On June 7, 1998, the Tanzania Embassy bombing killed 11 people and injured 68 people.
On October 12, 2000, the U.S.S. Cole bombing killed 17 people and injured 39 people.


Oddly, even though all of these events, plus the 9/11 attacks, were made by enemies of freedom during the past 19 years, they clearly, to Boehner, pale in comparison to a public healthcare plan.

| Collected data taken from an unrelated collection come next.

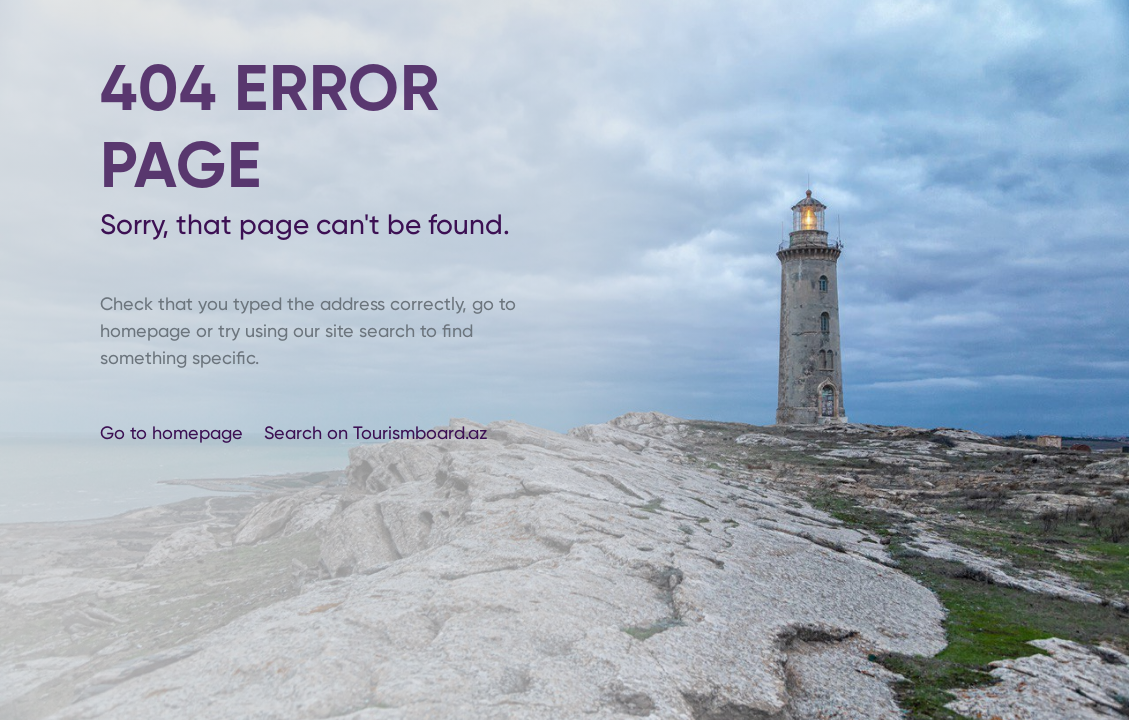  Describe the element at coordinates (375, 432) in the screenshot. I see `Search on Tourismboard.az` at that location.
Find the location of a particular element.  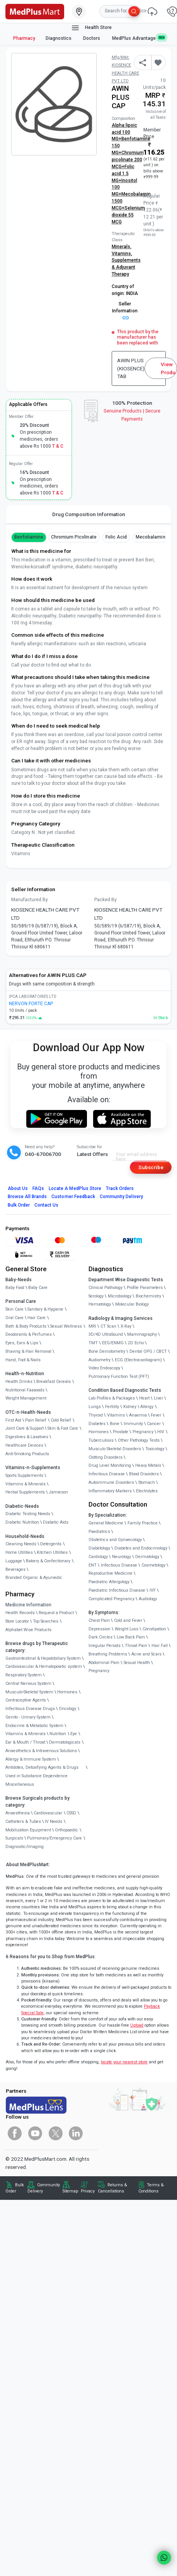 Constipation is located at coordinates (154, 1629).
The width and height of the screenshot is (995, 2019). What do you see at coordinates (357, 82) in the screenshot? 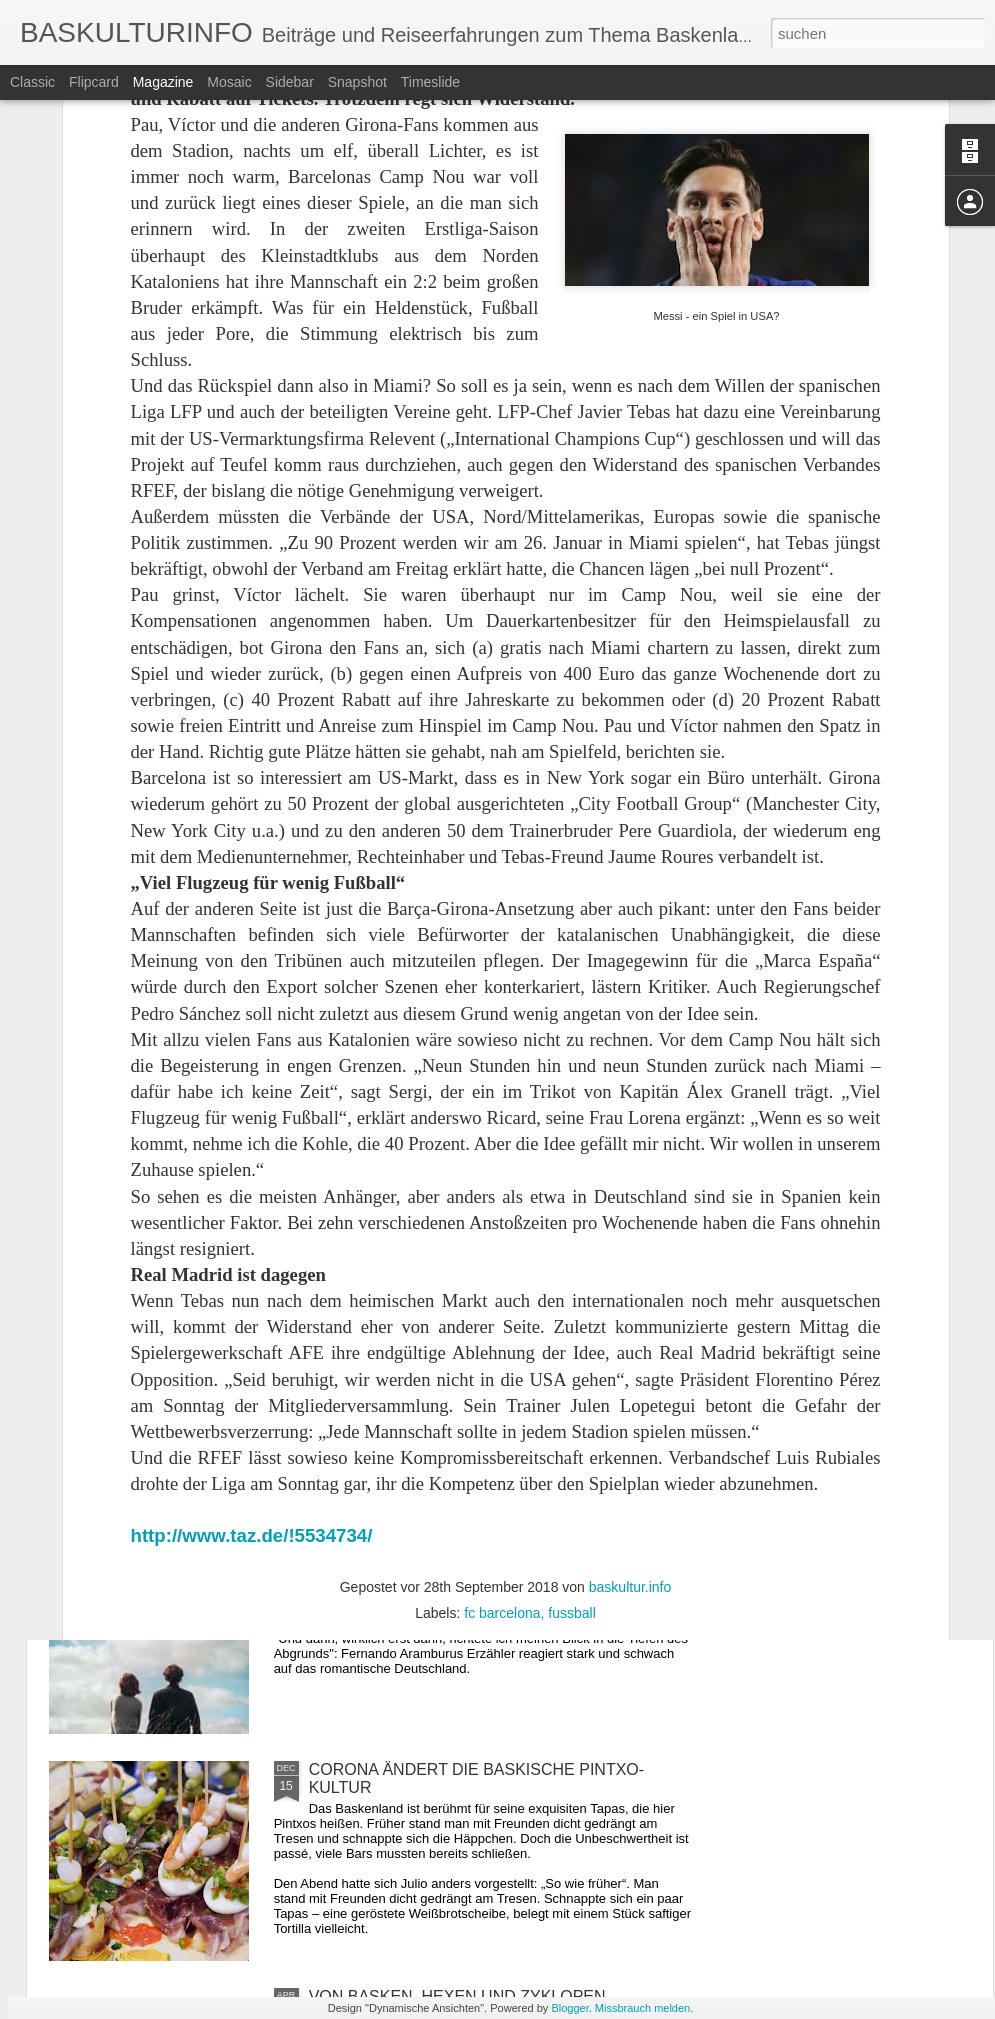 I see `Snapshot` at bounding box center [357, 82].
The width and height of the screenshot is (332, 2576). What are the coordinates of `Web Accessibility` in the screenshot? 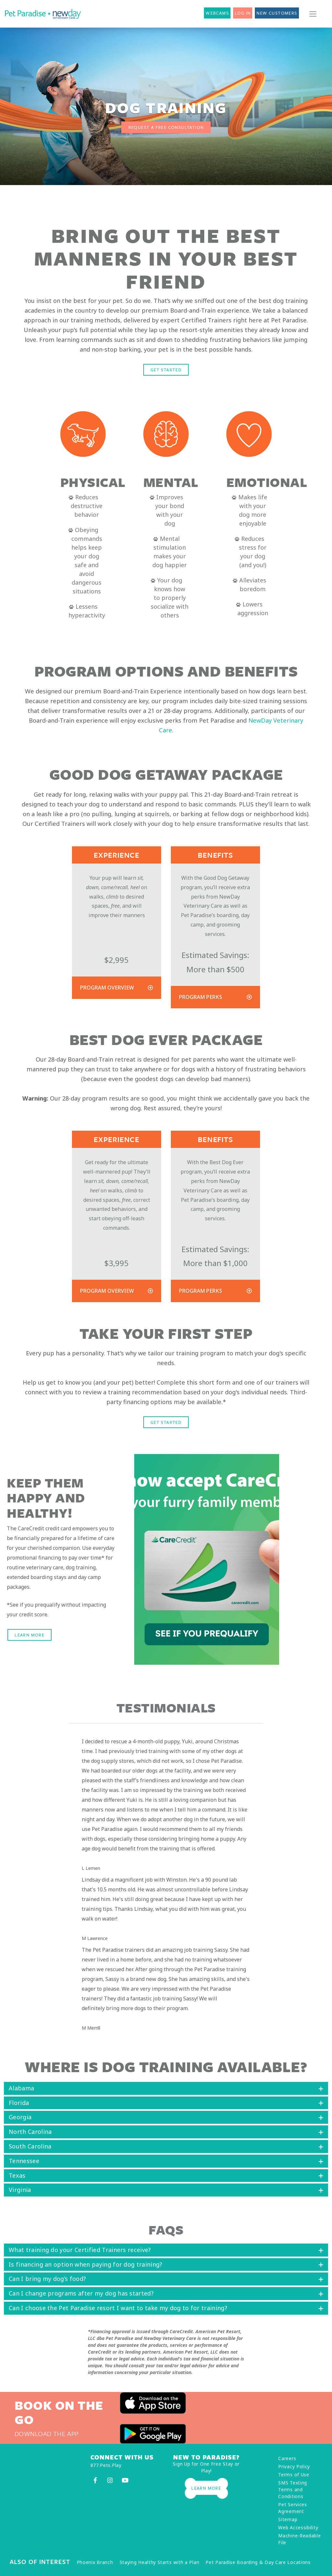 It's located at (298, 2527).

Wednesday, November 04, 2009

The real news buried under the tea leaves

Lots of commentators on both sides spinning pretty wildly last night and this morning about what the results of last night's election mean for support for Obama and his agenda. A couple salient points:
  • Corzine was an already-unpopular governor who was a.) in charge when the economy went in the tank, and b.) tied to Goldman Sachs, one of the villains of this recession. Anybody surprised that he lost?
  • Deeds had already lost once to McDonnell in a statewide race for AG. He ran a lousy campaign focused mostly on McDonnell's master's thesis while McDonnell talked about jobs. Again, anybody surprised he lost?
  • VA and NJ have, since 1985, consistently elected governors of the opposite party of whoever was holding the Whitehouse.
  • Exit polls showed broad support (consistent with non-election-related approval polls) of Obama in NJ and VA.
  • NY-23 showed two things- a.) that the tea-bagging fringe of the GOP is stronger than the moderates, and has the desire and ability to take out moderate candidates in primaries; and b.) moderate Dems will beat tea-baggers, even in conservative districts.
  • In NY, a moderate Republican was replaced by a moderate Dem. In California (in the race to replace Ellen Tauscher, who's an Assistant Sec. State), a moderate Dem was replaced with a progressive Dem. Thus two seats in the House shift left, making it easier for Pelosi to get 218 votes for the public option.

The races last night will have some significant impact on policy in VA and NJ (and also, sadly, on Gay and Lesbian couples in ME), but nationally- this was not a "find a silver lining" night for Dems, because they lost where expected, and showed that they can continue to win by keeping a big tent while the GOP continues to devour itself.